To believe this is faith, and faith is the ultimate principle and the all-controlling method of religion; and when Jesus appeals to us, it is faith appealing to faith.
If we cannot be the kind of creature Jesus assumes us to be, if we have no latent capacity for disinterested goodness, and cannot love God more than our immediate pleasures and desires; if we are naturally and permanently low, lustful, self-seeking creatures – then Jesus might as well have called upon the stones to erect themselves into temples, or called the beasts of the field to come and worship in them, than to have called on us to repent and forsake our sins and to love God with all our heart and soul and our neighbor as ourselves.
Nothing can rise above or pass beyond the limits of our nature. No training, no rewards, no punishments, no patience, can make a brute into a human being. But who has discovered the limits of humanity? And what study of past history, what list of gifted people, exhausts humanity’s possibilities?
This is the doctrine of Christianity: that we have within us a sure, direct access to God's spirit! This is what Jesus knew to be in us; and in having this, he knew us to be capable of building up the kingdom of righteousness in ourselves, in the human race, and in the civilization of the future.
This is the glory of faith: It cannot be outvoted, outnumbered, or trampled to death, because it is only a little one amid ten thousand. Faith knows that one spark of fire is worth a mountain of ashes, a rift of blue sky more significant than a whole heaven of clouds and darkness.
The Source of thought and of aspiration and charity must smile at our concern about His honor and glory, when we think the decay of human errors and ecclesiastical slavery can ever put in peril His spiritual rule. There have been more thoughts, and more educating thoughts, of God since we got off our knees with their faces turned to the ground, and stood upon our feet straining our sight to look into the very eyes of the Great Invisible, than ever before since His worship began in blindness, fear and superstition.

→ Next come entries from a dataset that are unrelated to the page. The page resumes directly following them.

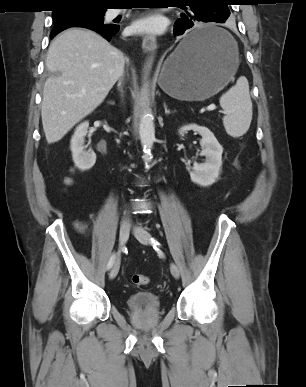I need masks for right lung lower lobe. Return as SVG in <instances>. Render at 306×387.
<instances>
[{"mask_svg": "<svg viewBox=\"0 0 306 387\" xmlns=\"http://www.w3.org/2000/svg\"><path fill=\"white\" fill-rule=\"evenodd\" d=\"M85 28L98 32L108 41H110L111 37L119 31V26L114 24L111 26L105 25V26L85 27ZM55 35L56 34L51 35V38H53Z\"/></svg>", "mask_w": 306, "mask_h": 387, "instance_id": "obj_1", "label": "right lung lower lobe"}]
</instances>
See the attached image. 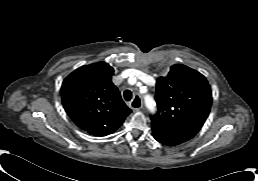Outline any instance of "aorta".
Instances as JSON below:
<instances>
[{
	"label": "aorta",
	"mask_w": 258,
	"mask_h": 181,
	"mask_svg": "<svg viewBox=\"0 0 258 181\" xmlns=\"http://www.w3.org/2000/svg\"><path fill=\"white\" fill-rule=\"evenodd\" d=\"M145 104H146L147 108H148L150 111H154V109H155V102H154V100H153L152 97L146 96V97H145Z\"/></svg>",
	"instance_id": "1"
}]
</instances>
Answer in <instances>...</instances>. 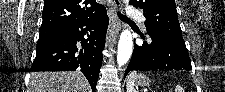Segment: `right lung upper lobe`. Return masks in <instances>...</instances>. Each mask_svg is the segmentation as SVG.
Returning <instances> with one entry per match:
<instances>
[{
  "instance_id": "obj_1",
  "label": "right lung upper lobe",
  "mask_w": 225,
  "mask_h": 92,
  "mask_svg": "<svg viewBox=\"0 0 225 92\" xmlns=\"http://www.w3.org/2000/svg\"><path fill=\"white\" fill-rule=\"evenodd\" d=\"M103 9L104 6L96 0H44L40 29H66L96 17Z\"/></svg>"
}]
</instances>
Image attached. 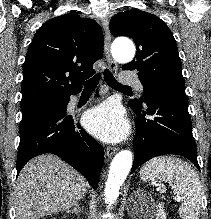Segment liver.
<instances>
[{"instance_id":"liver-1","label":"liver","mask_w":211,"mask_h":219,"mask_svg":"<svg viewBox=\"0 0 211 219\" xmlns=\"http://www.w3.org/2000/svg\"><path fill=\"white\" fill-rule=\"evenodd\" d=\"M88 183L59 157L43 154L30 160L16 183V219H39L74 206L87 192Z\"/></svg>"}]
</instances>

In spite of the decline of priestly influence, church dominion, and implicit believability, there never was a day when Jesus had so lofty a throne in the common heart of humanity as now. He has come down from his seat in the clouds, from the blinding glory of a mystic adoration, to become the companion, guide, and example for us — to be for us what he was to his disciples: one on whose bosom we may lean and freely ask him questions in our doubts and perplexities – more truly divine, because so exquisitely and intelligibly human. His kingdom is now building upon the earth, and not merely in the skies.